Les victimes ont toute notre sympathie et l'on doit souhaiter qu'elles soient indemnisées généreusement. Mais même lorsqu'il s'agit de réparation à la suite de crimes graves, il y a des limites à ne pas franchir. Que les victimes, comme cela vient de se faire, appellent au boycottage général contre les Rédemptoristes, et qu'elles exigent en plus l'annulation d'un concert de chants qui sera donné prochainement à leur basilique de Sainte-Anne-de-Beaupré, c'est aller trop loin, et contreproductif dans tous les sens.

Avec de tels agissements, il est à craindre que cette vague de sympathie envers les victimes se transforme en une condamnation générale à l'endroit des communautés religieuses, lesquelles existent au Québec depuis quelques centaines d'années. La très grande majorité d'entre elles ne mériteraient pas un tel sort. Car ces communautés religieuses ont, par le passé, aidé les Canadiens français de multiples façons.

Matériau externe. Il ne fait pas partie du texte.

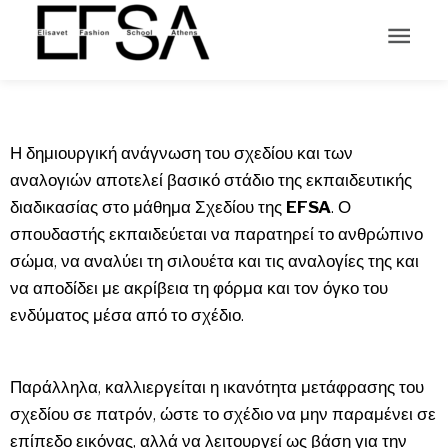
Η δημιουργική ανάγνωση του σχεδίου και των
αναλογιών αποτελεί βασικό στάδιο της εκπαιδευτικής
διαδικασίας στο μάθημα Σχεδίου της
EFSA
. Ο
σπουδαστής εκπαιδεύεται να παρατηρεί το ανθρώπινο
σώμα, να αναλύει τη σιλουέτα και τις αναλογίες της και
να αποδίδει με ακρίβεια τη φόρμα και τον όγκο του
ενδύματος μέσα από το σχέδιο.
Παράλληλα, καλλιεργείται η ικανότητα μετάφρασης του
σχεδίου σε πατρόν, ώστε το σχέδιο να μην παραμένει σε
επίπεδο εικόνας, αλλά να λειτουργεί ως βάση για την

En regardant ma propre expérience, je constate qu'une bonne partie des gens de ma génération sont un pur produit des communautés religieuses, et que celles-ci leur ont apporté beaucoup de bien. J'ai fait toutes mes études, primaires et collégiales, chez des communautés religieuses. Jamais au cours de ces années-là je n'ai eu vent ou été témoin de tels comportements. J'ajouterai que pendant les 35 années au cours desquelles j'ai pratiqué le droit, il ne m'est pas arrivé une seule fois d'avoir eu ou d'avoir assisté à des causes portant sur de tels gestes. Je ne dis pas que de telles agressions sexuelles sur des enfants n'ont pas eu lieu, mais je dis que c'était là des cas exceptionnels, et qu'il serait dangereux et injuste de généraliser.

Un apport bénéfique

Les communautés religieuses ont aidé notre peuple de différentes manières et à différentes étapes de son histoire. Sans l'aide de celles-ci pendant au-delà de 200 ans, nous ne serions peut-être pas la société instruite et ouverte que nous sommes aujourd'hui. Faisons un peu d'histoire. Après la Conquête, survenue en 1760, tous les dirigeants politiques ou militaires, tout ce qui comptait le moindrement dans la colonie, ont quitté le Canada pour retourner en France. La petite colonie, à ce moment-là peuplée d'environ 100 000 âmes, ne disposait d'aucune infrastructure civile. Toutes ses élites ayant quitté les lieux, elle était laissée à elle-même et se retrouvait ainsi en grand danger d'assimilation dans cette mer anglo-saxonne que constituait alors l'Amérique du Nord.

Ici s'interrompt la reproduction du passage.